The ANC-led Buffalo City Municipality continues to fail its residents through shocking neglect of critical maintenance, refurbishment, and replacement of electricity infrastructure. The metro also fails to provide enough staff and vehicles to conduct service delivery and ultimately adds to harsh living conditions and a local economic decline.
In a reply to questions asked by the DA in the Eastern Cape Provincial Legislature, the MEC for Cooperative Governance and Traditional Affairs (CoGTA), Zolile Williams, confirmed that the electricity infrastructure backlog for the municipality is estimated to be R565 million.
Last month the municipality resubmitted its municipal Electricity & Energy Business Turnaround Strategy (2024–2027) to National Treasury. This followed the municipal strategy submitted to National Treasury in October 2024, which was found not to be fully compliant.
I will now write to National Treasury to request their feedback on the latest plan put forward by the municipality.
The electricity crisis in the metro is nothing short of a nightmare:
- The backlog in replacing and refurbishing essential networks, including low, medium, and high voltage cables, highlights the municipality’s failure to invest in future energy infrastructure.
- Financial waste and inefficiencies have led to the metro’s inability to adequately fund the Electricity & Energy Department.
- The backlog will take over eight years to address, despite a R173.6 million capital expenditure budget, leaving residents and businesses with an unreliable power supply and frequent outages.

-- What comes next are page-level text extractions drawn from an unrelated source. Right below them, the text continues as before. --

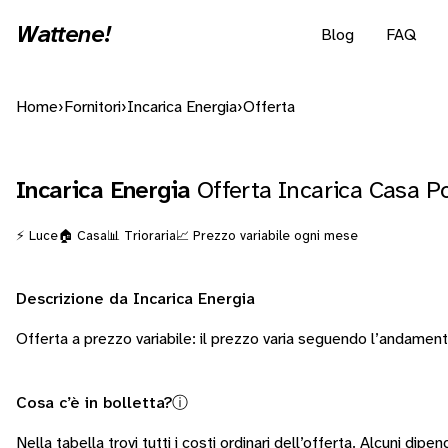
Wattene!
Blog
FAQ
Home
›
Fornitori
›
Incarica Energia
›
Offerta
Incarica Energia
Offerta Incarica Casa P
⚡ Luce
🏠 Casa
📊 Trioraria
📈 Prezzo variabile ogni mese
Descrizione da Incarica Energia
Offerta a prezzo variabile: il prezzo varia seguendo l’andamen
Cosa c’è in bolletta?
ⓘ
Nella tabella trovi tutti i costi ordinari dell’offerta. Alcuni
dipend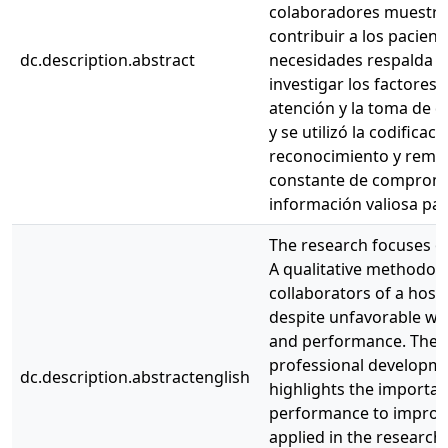
colaboradores muestran
contribuir a los pacien
dc.description.abstract
necesidades respalda e
investigar los factores
atención y la toma de d
y se utilizó la codificac
reconocimiento y remun
constante de compromis
información valiosa para
The research focuses o
A qualitative methodolo
collaborators of a hospi
despite unfavorable wo
and performance. Their
professional developme
dc.description.abstractenglish
highlights the importan
performance to improve
applied in the research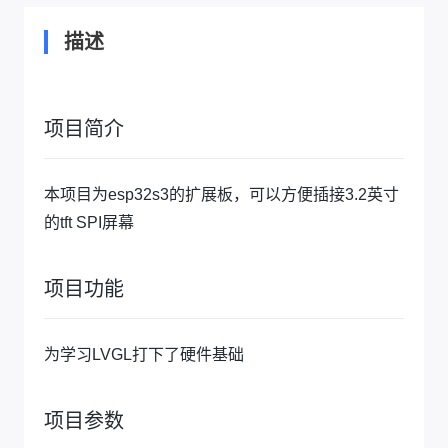
描述
项目简介
本项目为esp32s3的扩展板，可以方便插接3.2英寸
的tft SPI屏幕
项目功能
为学习LVGL打下了硬件基础
项目参数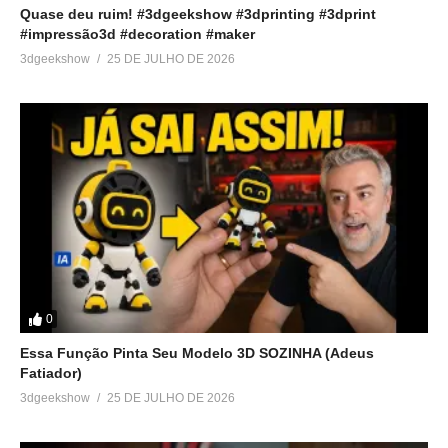
Quase deu ruim! #3dgeekshow #3dprinting #3dprint
#impressão3d #decoration #maker
3dgeekshow
25 DE JULHO DE 2026
0
Essa Função Pinta Seu Modelo 3D SOZINHA (Adeus
Fatiador)
3dgeekshow
25 DE JULHO DE 2026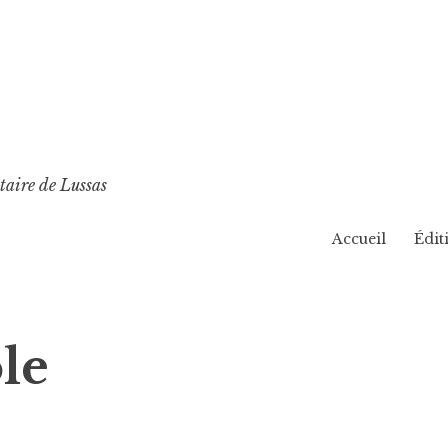
taire de Lussas
Accueil
Édit
le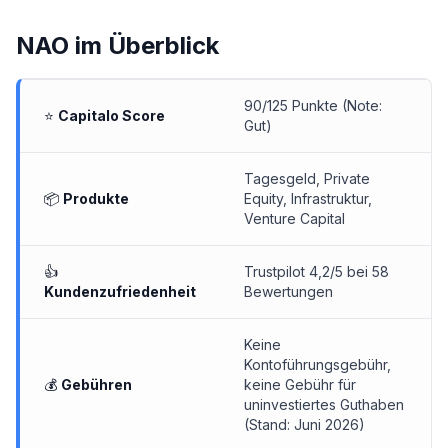
NAO
im Überblick
90/125 Punkte (Note:
⭐
Capitalo Score
Gut)
Tagesgeld
, Private
📦
Produkte
Equity, Infrastruktur,
Venture Capital
👍
Trustpilot 4,2/5 bei 58
Kundenzufriedenheit
Bewertungen
Keine
Kontoführungsgebühr,
💰
Gebühren
keine Gebühr für
uninvestiertes Guthaben
(Stand: Juni 2026)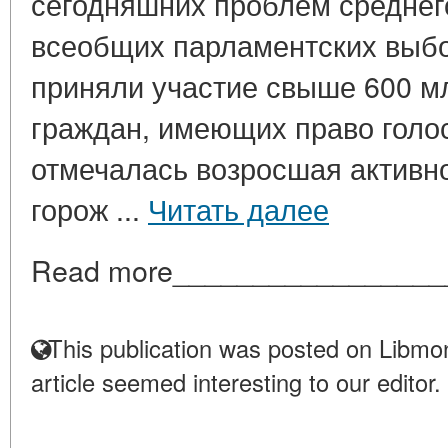
сегодняшних проблем среднег
всеобщих парламентских выбор
приняли участие свыше 600 мл
граждан, имеющих право голо
отмечалась возросшая активн
горож ...
Читать далее
Read more_________________
This publication was posted on Libmon
article seemed interesting to our editor.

- The failure to enforce bylaws against illegal connections has caused a R273 million loss in just six months, with over 24 000 tampered meters, resulting in 29% energy loss.
- Critical vacant positions and a collapsed vehicle fleet show a crisis in leadership and oversight, with only eight out of 80 department vehicles operational for a 2,536 km² area.
This is not just a financial crisis but a failure of ANC local governance, more focused on factional battles than service delivery.
The DA will, through our public representatives, demand an update in Council on the state of the turnaround strategy.
Additionally, we will continue to mobilise residents to sign our petition, calling on the metro to implement comprehensive interventions to fix the electricity department and, ultimately, stabilise tariffs.
The DA demands a well-run Buffalo City electricity department that delivers, not one that punishes the people with inefficiencies and waste.